OPINION:
Former President Jimmy Carter died last Sunday. Many will fill volumes writing now that he was a good guy, honest, smart, did some good things as president and afterward. Despite many of these things being true, to me Mr. Carter was an antisemite who made excuses for Arab aggression and terror against Israel. For that and using the pulpit of his presidency in exile to spread these messages, I say good riddance.
As a failed one-term president despite achievements including helping to broker the Camp David peace agreement with Israel and Egypt, Mr. Carter’s abysmal policies left the Shah of Iran overthrown by Islamists and dying in exile, paving the way for the Islamic Republic regime to take over Iran, which it has hijacked for the past 46 years. The Iran hostage crisis was an example of Mr. Carter’s weakness and underscored by the fact that the hostages were released the day Mr. Carter left office.
His ineptitude was on display then and paved the way for the Iranian Islamic regime to become the world’s largest state sponsor of terrorism. These are not mere words. Millions of Israelis and Iranians as well as Jews and others are still suffering as a result.
Mr. Carter’s antisemitism was not only unrepentant but arrogant as if only he knew the truth, but his truth was a cocktail of distortions and fantasy, looking at the Middle East through a prism about how he thought things should be rather than how they were.
His book “Palestine: Peace Not Apartheid” kept his legitimization of terrorism against Israel despite being called out as such, no apology, no correction, no recall: just a playbook about why killing Jews was OK.

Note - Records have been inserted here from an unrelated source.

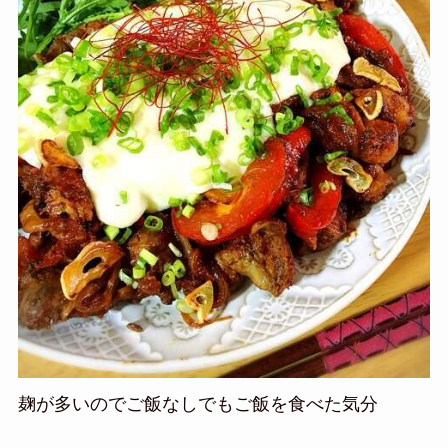
麹が多いのでご飯なしでもご飯を食べた気分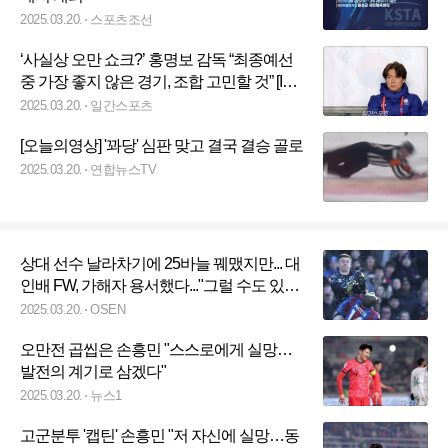
2025.03.20.
스포츠조선
‘사실상 오만 쇼크?’ 홍명보 감독 “최종예선
중 가장 좋지 않은 경기, 조합 고민할 것” [IS
고양]
2025.03.20.
일간스포츠
[오늘의영상] '꽈당' 심판 맞고 결국 결승 골로
2025.03.20.
연합뉴스TV
상대 선수 날라차기에 25바늘 꿰맸지만... 대
인배 FW, 가해자 용서했다..."그럴 수도 있지
뭐"
2025.03.20.
OSEN
오만전 곱씹은 손흥민 "스스로에게 실망…
발전의 계기로 삼겠다"
2025.03.20.
뉴스1
고군분투 '캡틴' 손흥민 "저 자신에 실망…동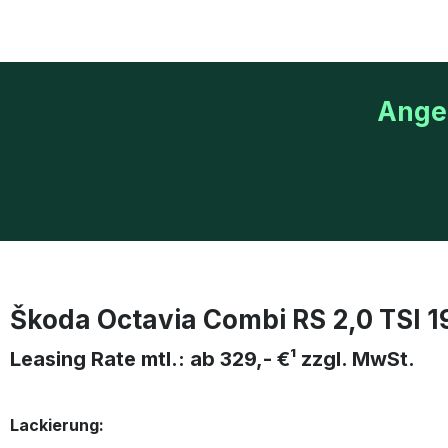
Angeb
Škoda Octavia Combi RS 2,0 TSI
Leasing Rate mtl.: ab 329,- €¹ zzgl. MwSt.
Lackierung: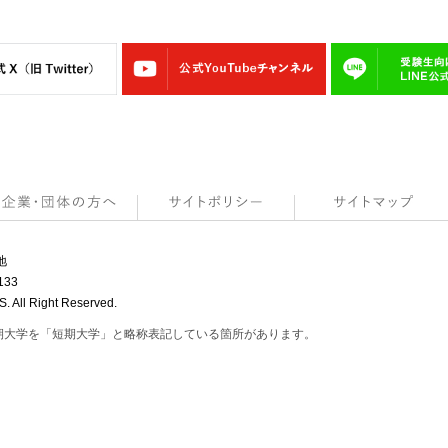
地
133
All Right Reserved.
期大学を「短期大学」と略称表記している箇所があります。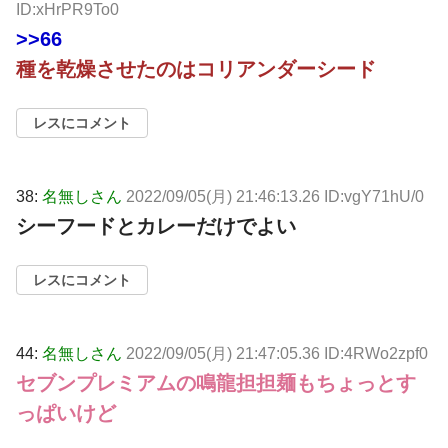
ID:xHrPR9To0
>>66
種を乾燥させたのはコリアンダーシード
レスにコメント
38:
名無しさん
2022/09/05(月) 21:46:13.26 ID:vgY71hU/0
シーフードとカレーだけでよい
レスにコメント
44:
名無しさん
2022/09/05(月) 21:47:05.36 ID:4RWo2zpf0
セブンプレミアムの鳴龍担担麺もちょっとす
っぱいけど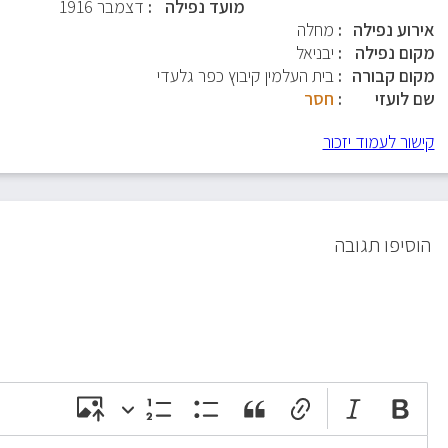
מועד נפילה
דצמבר 1916
אירוע נפילה
מחלה
מקום נפילה
יבניאל
מקום קבורה
בית העלמין קיבוץ כפר גלעדי
שם לועזי
חסר
קישור לעמוד יזכור
הוסיפו תגובה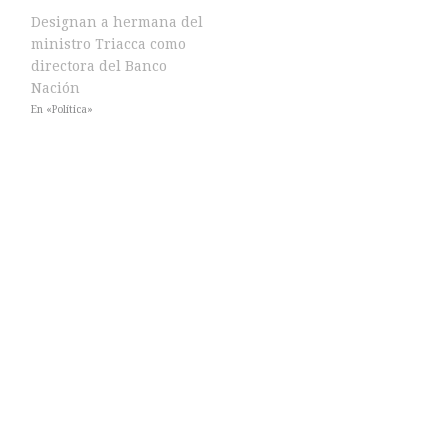
Designan a hermana del
ministro Triacca como
directora del Banco
Nación
En «Política»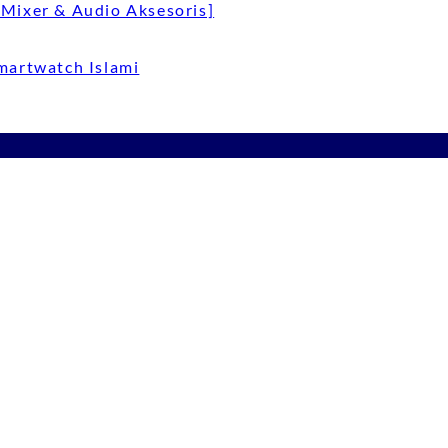
Mixer & Audio Aksesoris]
Smartwatch Islami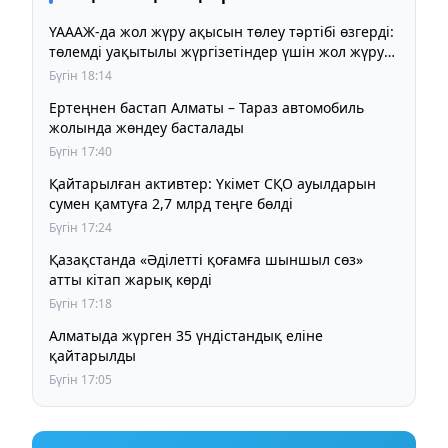
ҮАААЖ-да жол жүру ақысын төлеу тәртібі өзгерді:
төлемді уақытылы жүргізетіндер үшін жол жүру
құны бұрынғы деңгейде сақталады
Бүгін 18:14
Ертеңнен бастап Алматы – Тараз автомобиль
жолында жөндеу басталады
Бүгін 17:40
Қайтарылған активтер: Үкімет СҚО ауылдарын
сумен қамтуға 2,7 млрд теңге бөлді
Бүгін 17:24
Қазақстанда «Әділетті қоғамға шыншыл сөз»
атты кітап жарық көрді
Бүгін 17:18
Алматыда жүрген 35 үндістандық еліне
қайтарылды
Бүгін 17:05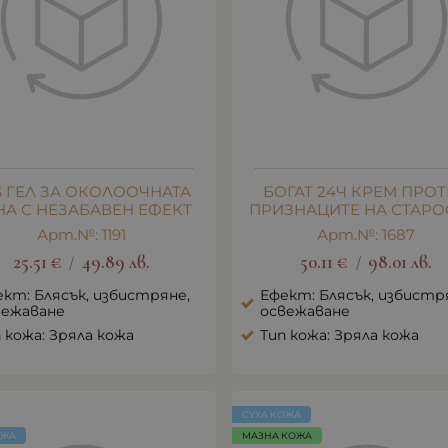
S ГЕЛ ЗА ОКОЛООЧНАТА
БОГАТ 24Ч КРЕМ ПРО
НА С НЕЗАБАВЕН ЕФЕКТ
ПРИЗНАЦИТЕ НА СТАРО
Арт.№: 1191
Арт.№: 1687
25.51
€
49.89
лв.
50.11
€
98.01
лв.
/
/
кт: Блясък, избистряне,
Ефект: Блясък, избистр
вежаване
освежаване
 кожа: Зряла кожа
Тип кожа: Зряла кожа
СУХА КОЖА
ОЖА
МАЗНА КОЖА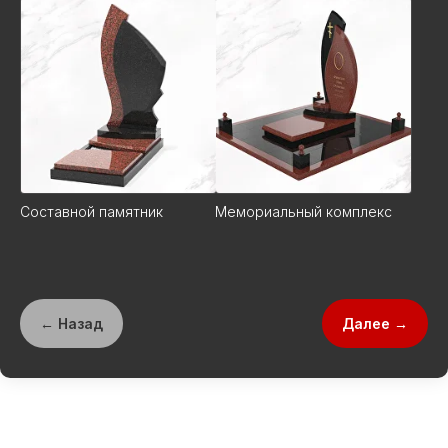
Составной памятник
Мемориальный комплекс
← Назад
Далее →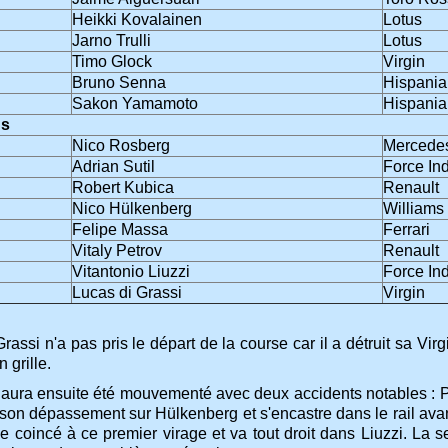
Heikki Kovalainen
Lotus
Jarno Trulli
Lotus
Timo Glock
Virgin
Bruno Senna
Hispania
Sakon Yamamoto
Hispania
s
Nico Rosberg
Mercede
Adrian Sutil
Force In
Robert Kubica
Renault
Nico Hülkenberg
Williams
Felipe Massa
Ferrari
Vitaly Petrov
Renault
Vitantonio Liuzzi
Force In
Lucas di Grassi
Virgin
rassi n'a pas pris le départ de la course car il a détruit sa Virg
 grille.
 aura ensuite été mouvementé avec deux accidents notables : P
 son dépassement sur Hülkenberg et s'encastre dans le rail ava
ve coincé à ce premier virage et va tout droit dans Liuzzi. L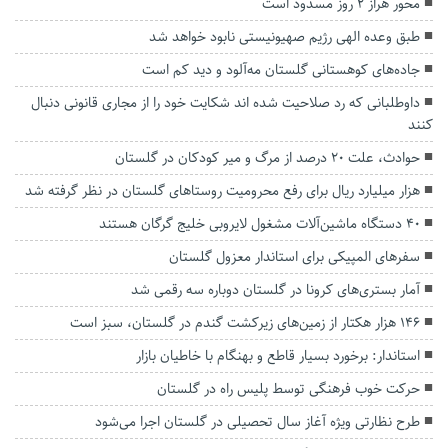
محور هراز ۲ روز مسدود است
طبق وعده الهی رژیم صهیونیستی نابود خواهد شد
جاده‌های کوهستانی گلستان مه‌آلود و دید کم است
داوطلبانی که رد صلاحیت شده اند شکایت خود را از مجاری قانونی دنبال
کنند
حوادث، علت ۲۰ درصد از مرگ‌ و‌ میر کودکان در گلستان
هزار میلیارد ریال برای رفع محرومیت‌ روستاهای گلستان در نظر گرفته شد
۴۰ دستگاه ماشین‌آلات مشغول لایروبی خلیج گرگان هستند
سفرهای المپیکی برای استاندار معزول گلستان
آمار بستری‌های کرونا در گلستان دوباره سه رقمی شد
۱۴۶ هزار هکتار از زمین‌های زیرکشت گندم در گلستان، سبز است
استاندار: برخورد بسیار قاطع و بهنگام با خاطیان بازار
حرکت خوب فرهنگی توسط پلیس راه در گلستان
طرح نظارتی ویژه آغاز سال تحصیلی در گلستان اجرا می‌شود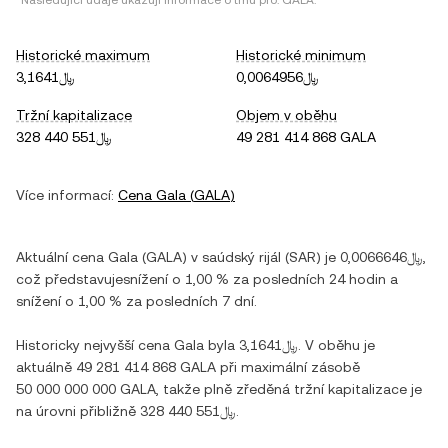
*Následující údaje ukazují informace o trhu pro:
GALA
.
Historické maximum
Historické minimum
﷼0,0064956
﷼3,1641
Tržní kapitalizace
Objem v oběhu
﷼328 440 551
49 281 414 868 GALA
Více informací:
Cena
Gala
(
GALA
)
Aktuální cena
Gala
(
GALA
) v
saúdský rijál
(
SAR
) je
﷼0,0066646
,
což představuje
snížení
o
1,00 %
za posledních 24 hodin a
snížení
o
1,00 %
za posledních 7 dní.
Historicky nejvyšší cena
Gala
byla
﷼3,1641
. V oběhu je
aktuálně
49 281 414 868 GALA
při maximální zásobě
50 000 000 000 GALA
, takže plně zředěná tržní kapitalizace je
na úrovni přibližně
﷼328 440 551
.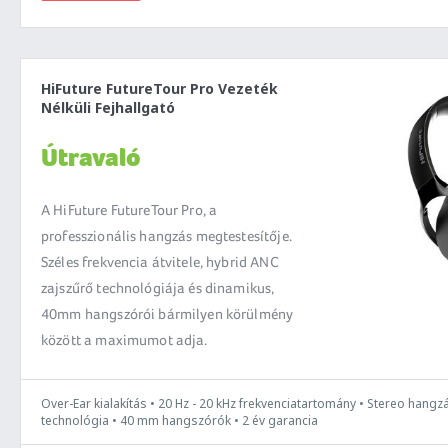
HiFuture FutureTour Pro Vezeték
Nélküli Fejhallgató
Útravaló
A HiFuture FutureTour Pro, a
professzionális hangzás megtestesítője.
Széles frekvencia átvitele, hybrid ANC
zajszűrő technológiája és dinamikus,
40mm hangszórói bármilyen körülmény
között a maximumot adja.
Over-Ear kialakítás • 20 Hz - 20 kHz frekvenciatartomány • Stereo hang
technológia • 40 mm hangszórók • 2 év garancia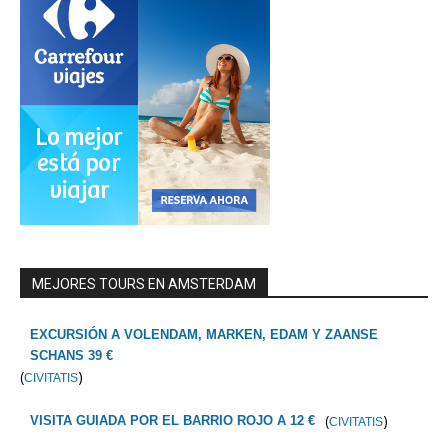
MEJORES TOURS EN AMSTERDAM
EXCURSIÓN A VOLENDAM, MARKEN, EDAM Y ZAANSE
SCHANS 39 €
(
)
CIVITATIS
(
)
VISITA GUIADA POR EL BARRIO ROJO A 12 €
CIVITATIS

Mr. Carter wrote, “It is imperative that the general Arab community and all significant Palestinian groups make it clear that they will end the suicide bombings and other acts of terrorism when international laws and the ultimate goals of the ’Roadmap’ for peace are accepted by Israel.”
Basically, as long as Israel doesn’t do what Mr. Carter thinks it should do, terrorism against Israel will continue and is legitimate.
Mr. Carter doubled down on his anti-Israel rhetoric and hate as a leading member of “The Elders,” a group of failed world leaders who colluded to continue his anti-Israel diatribe.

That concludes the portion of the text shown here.